═══ ENTRIES PROVIDED

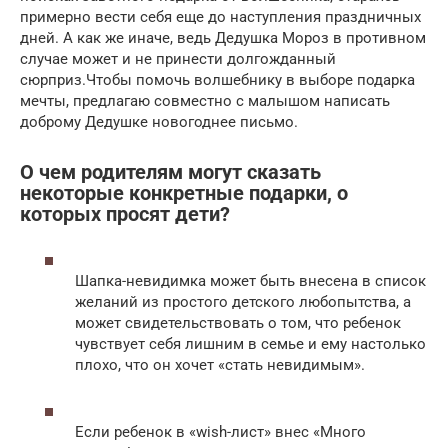
примерно вести себя еще до наступления праздничных
дней. А как же иначе, ведь Дедушка Мороз в противном
случае может и не принести долгожданный
сюрприз.Чтобы помочь волшебнику в выборе подарка
мечты, предлагаю совместно с малышом написать
доброму Дедушке новогоднее письмо.
О чем родителям могут сказать
некоторые конкретные подарки, о
которых просят дети?
Шапка-невидимка может быть внесена в список
желаний из простого детского любопытства, а
может свидетельствовать о том, что ребенок
чувствует себя лишним в семье и ему настолько
плохо, что он хочет «стать невидимым».
Если ребенок в «wish-лист» внес «Много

══════

- _WORK REQUEST_: Each record above should be retyped exactly, with no pictures carried over.

- _WRITTEN SOLUTION_:
примерно вести себя еще до наступления праздничных
дней. А как же иначе, ведь Дедушка Мороз в противном
случае может и не принести долгожданный
сюрприз.Чтобы помочь волшебнику в выборе подарка
мечты, предлагаю совместно с малышом написать
доброму Дедушке новогоднее письмо.
О чем родителям могут сказать
некоторые конкретные подарки, о
которых просят дети?
Шапка-невидимка может быть внесена в список
желаний из простого детского любопытства, а
может свидетельствовать о том, что ребенок
чувствует себя лишним в семье и ему настолько
плохо, что он хочет «стать невидимым».
Если ребенок в «wish-лист» внес «Много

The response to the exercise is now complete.